Any links to examples scaled from micro to gigantic (to hammer it into my head) are welcome.
Thanks

2. May 28, 2006

### dav2008

Well take the two extremes: the weight at its highest point, h1 and the weight at its lowest point, h2.

If allowed to fall from h1 to h2 (assuming this is around the surface of the earth) then the maximum work you could obtain would be $$mg\Delta h$$ where $$\Delta h$$ is h1-h2. (The change in gravitational potential energy)

This means that you don't have a pendulum just swinging. You have a pendulum at a height h1, you connect it to some sort of generator, let the weight fall to h2, at which point the change in gravitational potential energy will have gone to either doing work or wasted to friction.

A pendulum swings forever if there is absolutely no friction or anything else to stop it. As soon as you introduce a generator, it will cause the pendulum to slow down so the maximum work you'll get is just the change in gravitational potential energy.

Last edited: May 28, 2006
3. May 28, 2006

### optimizer

Ah, sorry, I forgot to note I'm a Physics Dummy (one of those aged ones that's ready to learn after school days).

Thanks for the answer, it's getting me there.

Yes, so it's "maximum work" that I'm looking for, is it.
I don't know the mg-h formula (willing to research, but probably quicker to ask/learn).

I suppose I would like to see an example calculation that shows a 1 ton weight dropping from h1 (100') to h2 (0') and how much work that would acheive,
and a calculation to show how many kilowatts you could get from that work with a specific type of generator.

No pendulum!

Thanks

4. May 29, 2006

### dav2008

mgh is the gravitational potential energy of an object on the earth, where m is its mass, g is the acceleration due to gravity (9.8 m/s2, and h is the height of the object. The place where you put your height to be 0 is arbitrary so it's the change in height that really matters. Also the value of 9.8 m/s2 is at about the surface of the earth so this formula isn't really accurate if you're dealing with large distances from the Earth. See: http://hyperphysics.phy-astr.gsu.edu/hbase/gpot.html#mgh

This problem is basic conservation of energy. If an object is dropped a distance $$\Delta h$$ then the object's gravitational potential energy decreases by $$mg\Delta h$$. Conservation of energy says that energy can't just disappear. Where does it go? If you just drop an object it will go into kinetic energy. If in your case you want the object to somehow turn a generator to generate electricity then that energy will go into generating that electricity. Obviously in the real world some of the energy will go into things like friction so you can't perfectly convert all of the gravitational potential energy to useful work.

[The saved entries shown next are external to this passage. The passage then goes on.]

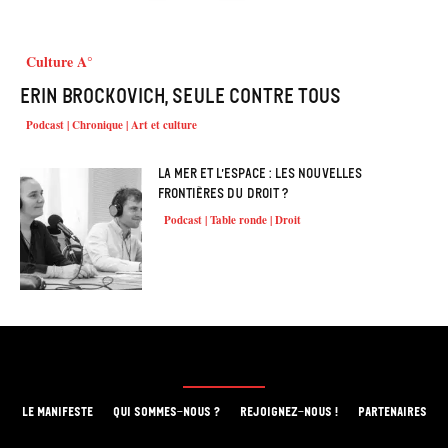
Culture A°
Erin Brockovich, seule contre tous
Podcast | Chronique | Art et culture
La mer et l’espace : les nouvelles
frontières du droit ?
Podcast | Table ronde | Droit
LE MANIFESTE
QUI SOMMES-NOUS ?
REJOIGNEZ-NOUS !
PARTENAIRES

In your example, the weight of the object is 2000 lb (weight is equal to mg. pounds are a measure of weight, while kilograms are a measure of mass) The height difference is 100 feet. This means that the maximum work you can obtain would be (2000 lb)(100 ft) = 200,000 lb-ft.

Kilowatts are a measure of energy per time. One watt means one joule per second. lb-ft and Joules are a measure of energy.

5. May 29, 2006

### Staff: Mentor

To expand, you could have the mass fall at any rate permitted by gravitational acceleration and produce any amount of power within those limits for that time.

For longer times, you can consider the acceleration's affect negligible and simply divide the work by the time to get average power. Ie, if you let it fall for 10 seconds, you'd get 200,000/10 = 20,000 lb-ft/sec for 10 seconds and if you let it fall for 20, you'd get 200,000/20= 10,000 lb-ft/sec for 20 seconds.

If you tried to absorb the energy much faster than about 5 seconds, you'd find that in order to get the mass to the ground in 5 seconds or less, you'd have to let it accelerate on its own, and not extract any power from it, then when it got near the ground, extract extra power to decelerate it. You'd end up with much lower power at the beginning and higher power at the end (but still the same total amount of work, of course).